START Source material

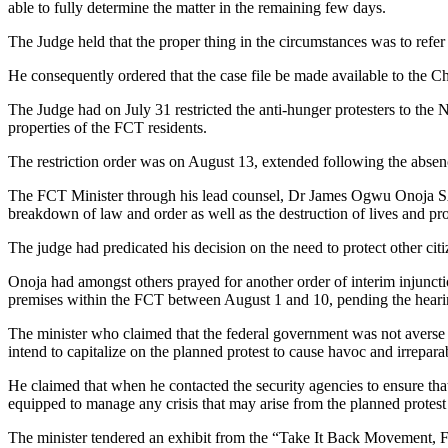
able to fully determine the matter in the remaining few days.
The Judge held that the proper thing in the circumstances was to refer 
He consequently ordered that the case file be made available to the Chi
The Judge had on July 31 restricted the anti-hunger protesters to the 
properties of the FCT residents.
The restriction order was on August 13, extended following the absenc
The FCT Minister through his lead counsel, Dr James Ogwu Onoja SAN
breakdown of law and order as well as the destruction of lives and prope
The judge had predicated his decision on the need to protect other citiz
Onoja had amongst others prayed for another order of interim injuncti
premises within the FCT between August 1 and 10, pending the hearin
The minister who claimed that the federal government was not averse to 
intend to capitalize on the planned protest to cause havoc and irrepa
He claimed that when he contacted the security agencies to ensure that
equipped to manage any crisis that may arise from the planned protest a
The minister tendered an exhibit from the “Take It Back Movement, FC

END Source material

> [What you need to do]: Where the word "claimed" occurs in a line of the entries above, count that line, and reply with the total only.

> [Output of the exercise]: 2